ASSIGNED TASK
Restate word for word the entries below, starting with the line with "rannalla ja paikka oli aivan ihana. Niihin ma" and continuing through the line with "Pääkirjaston". Include both of those lines and no others.

*** Opening SUPPLIED INFORMATION ***

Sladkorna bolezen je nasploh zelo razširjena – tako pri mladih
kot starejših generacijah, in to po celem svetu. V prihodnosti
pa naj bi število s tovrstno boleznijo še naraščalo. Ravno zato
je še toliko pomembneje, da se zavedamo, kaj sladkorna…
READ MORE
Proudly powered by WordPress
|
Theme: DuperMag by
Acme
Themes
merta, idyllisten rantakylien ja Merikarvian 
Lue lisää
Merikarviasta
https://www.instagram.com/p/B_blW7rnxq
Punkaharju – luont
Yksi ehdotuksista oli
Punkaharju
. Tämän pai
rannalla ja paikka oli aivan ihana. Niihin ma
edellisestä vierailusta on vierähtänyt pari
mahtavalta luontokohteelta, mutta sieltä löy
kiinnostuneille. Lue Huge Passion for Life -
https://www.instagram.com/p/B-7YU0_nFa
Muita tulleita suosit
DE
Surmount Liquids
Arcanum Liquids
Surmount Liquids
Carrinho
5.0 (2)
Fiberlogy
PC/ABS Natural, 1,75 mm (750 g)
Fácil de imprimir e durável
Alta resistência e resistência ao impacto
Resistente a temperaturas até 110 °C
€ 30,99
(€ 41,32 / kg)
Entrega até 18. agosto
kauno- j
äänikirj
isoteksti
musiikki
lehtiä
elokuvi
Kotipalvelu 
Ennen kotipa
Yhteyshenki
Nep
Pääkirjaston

*** Closing SUPPLIED INFORMATION ***
*** Opening SUPPLIED INFORMATION ***

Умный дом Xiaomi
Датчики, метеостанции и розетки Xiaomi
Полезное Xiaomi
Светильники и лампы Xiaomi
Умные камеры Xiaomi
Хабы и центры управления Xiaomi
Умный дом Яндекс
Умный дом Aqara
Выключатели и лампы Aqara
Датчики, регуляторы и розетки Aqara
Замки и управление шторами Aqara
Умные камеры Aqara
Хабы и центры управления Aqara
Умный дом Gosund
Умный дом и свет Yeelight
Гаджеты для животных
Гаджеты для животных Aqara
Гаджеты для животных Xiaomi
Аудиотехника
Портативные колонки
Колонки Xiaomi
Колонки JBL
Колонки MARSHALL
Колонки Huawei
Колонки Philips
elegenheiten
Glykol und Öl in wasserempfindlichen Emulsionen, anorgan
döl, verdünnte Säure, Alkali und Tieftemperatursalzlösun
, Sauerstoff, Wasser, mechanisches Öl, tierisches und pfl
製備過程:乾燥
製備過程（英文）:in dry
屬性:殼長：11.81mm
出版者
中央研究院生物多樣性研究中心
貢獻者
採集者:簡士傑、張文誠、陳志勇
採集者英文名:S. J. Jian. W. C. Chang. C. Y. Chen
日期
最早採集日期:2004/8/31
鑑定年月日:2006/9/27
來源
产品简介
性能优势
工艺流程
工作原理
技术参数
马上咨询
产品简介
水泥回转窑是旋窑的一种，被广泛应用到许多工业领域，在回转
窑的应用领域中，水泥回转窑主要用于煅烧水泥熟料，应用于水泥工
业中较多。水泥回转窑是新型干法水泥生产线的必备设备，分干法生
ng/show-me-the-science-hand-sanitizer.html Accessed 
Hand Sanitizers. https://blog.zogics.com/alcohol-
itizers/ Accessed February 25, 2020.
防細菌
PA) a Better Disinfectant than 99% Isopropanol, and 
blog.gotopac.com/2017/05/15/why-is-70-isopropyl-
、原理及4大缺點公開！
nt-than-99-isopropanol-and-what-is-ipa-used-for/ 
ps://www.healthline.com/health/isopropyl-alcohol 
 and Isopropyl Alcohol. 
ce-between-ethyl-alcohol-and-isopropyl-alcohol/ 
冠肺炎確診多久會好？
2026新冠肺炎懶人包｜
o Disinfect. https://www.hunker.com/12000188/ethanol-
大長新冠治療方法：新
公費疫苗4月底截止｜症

*** Closing SUPPLIED INFORMATION ***
*** Opening SUPPLIED INFORMATION ***

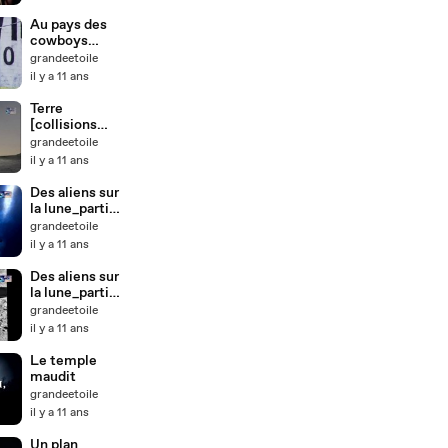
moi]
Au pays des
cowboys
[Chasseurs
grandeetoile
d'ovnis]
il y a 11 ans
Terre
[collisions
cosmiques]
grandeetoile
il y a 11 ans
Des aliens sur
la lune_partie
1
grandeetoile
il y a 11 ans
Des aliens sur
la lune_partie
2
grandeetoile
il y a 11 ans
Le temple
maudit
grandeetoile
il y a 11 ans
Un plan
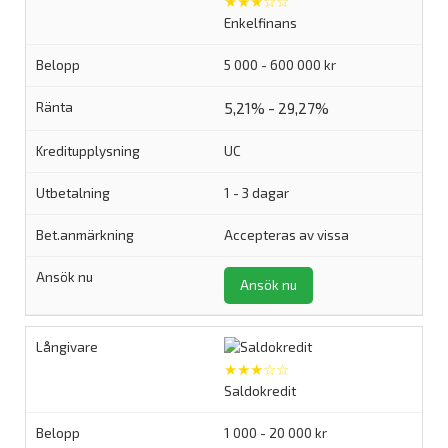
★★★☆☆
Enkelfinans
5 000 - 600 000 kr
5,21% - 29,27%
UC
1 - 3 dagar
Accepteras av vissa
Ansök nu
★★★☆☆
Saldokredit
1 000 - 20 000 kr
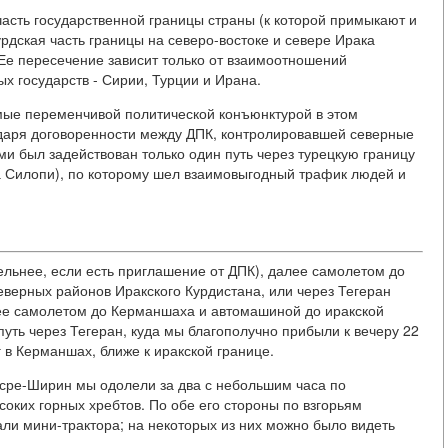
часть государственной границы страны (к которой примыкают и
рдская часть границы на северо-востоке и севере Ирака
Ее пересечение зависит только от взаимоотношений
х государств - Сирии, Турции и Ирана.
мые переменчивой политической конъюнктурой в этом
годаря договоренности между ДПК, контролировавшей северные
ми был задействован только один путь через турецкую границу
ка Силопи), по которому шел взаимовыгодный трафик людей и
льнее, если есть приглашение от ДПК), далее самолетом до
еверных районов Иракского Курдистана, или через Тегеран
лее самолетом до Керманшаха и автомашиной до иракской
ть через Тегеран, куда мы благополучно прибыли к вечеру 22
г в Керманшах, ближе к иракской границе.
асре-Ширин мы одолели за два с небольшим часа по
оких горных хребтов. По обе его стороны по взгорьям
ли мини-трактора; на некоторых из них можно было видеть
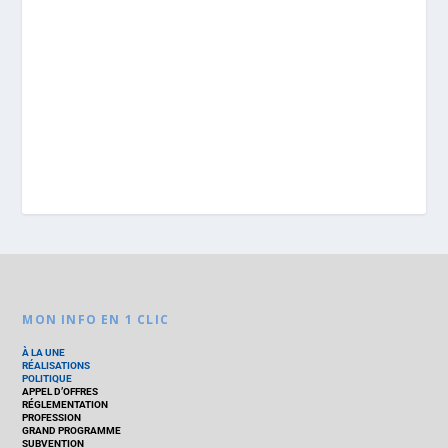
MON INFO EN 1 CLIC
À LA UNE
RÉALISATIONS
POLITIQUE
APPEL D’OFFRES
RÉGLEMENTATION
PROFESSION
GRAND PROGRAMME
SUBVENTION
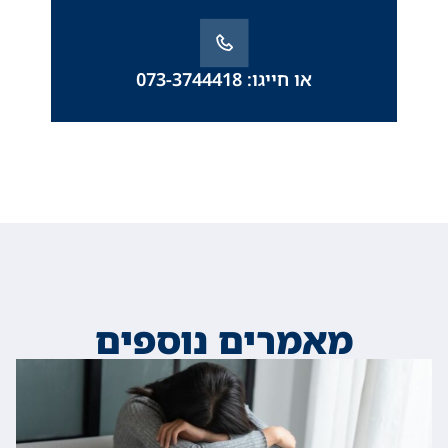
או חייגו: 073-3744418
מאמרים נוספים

*** Closing SUPPLIED INFORMATION ***

TASK RESPONSE
rannalla ja paikka oli aivan ihana. Niihin ma
edellisestä vierailusta on vierähtänyt pari
mahtavalta luontokohteelta, mutta sieltä löy
kiinnostuneille. Lue Huge Passion for Life -
https://www.instagram.com/p/B-7YU0_nFa
Muita tulleita suosit
DE
Surmount Liquids
Arcanum Liquids
Surmount Liquids
Carrinho
5.0 (2)
Fiberlogy
PC/ABS Natural, 1,75 mm (750 g)
Fácil de imprimir e durável
Alta resistência e resistência ao impacto
Resistente a temperaturas até 110 °C
€ 30,99
(€ 41,32 / kg)
Entrega até 18. agosto
kauno- j
äänikirj
isoteksti
musiikki
lehtiä
elokuvi
Kotipalvelu 
Ennen kotipa
Yhteyshenki
Nep
Pääkirjaston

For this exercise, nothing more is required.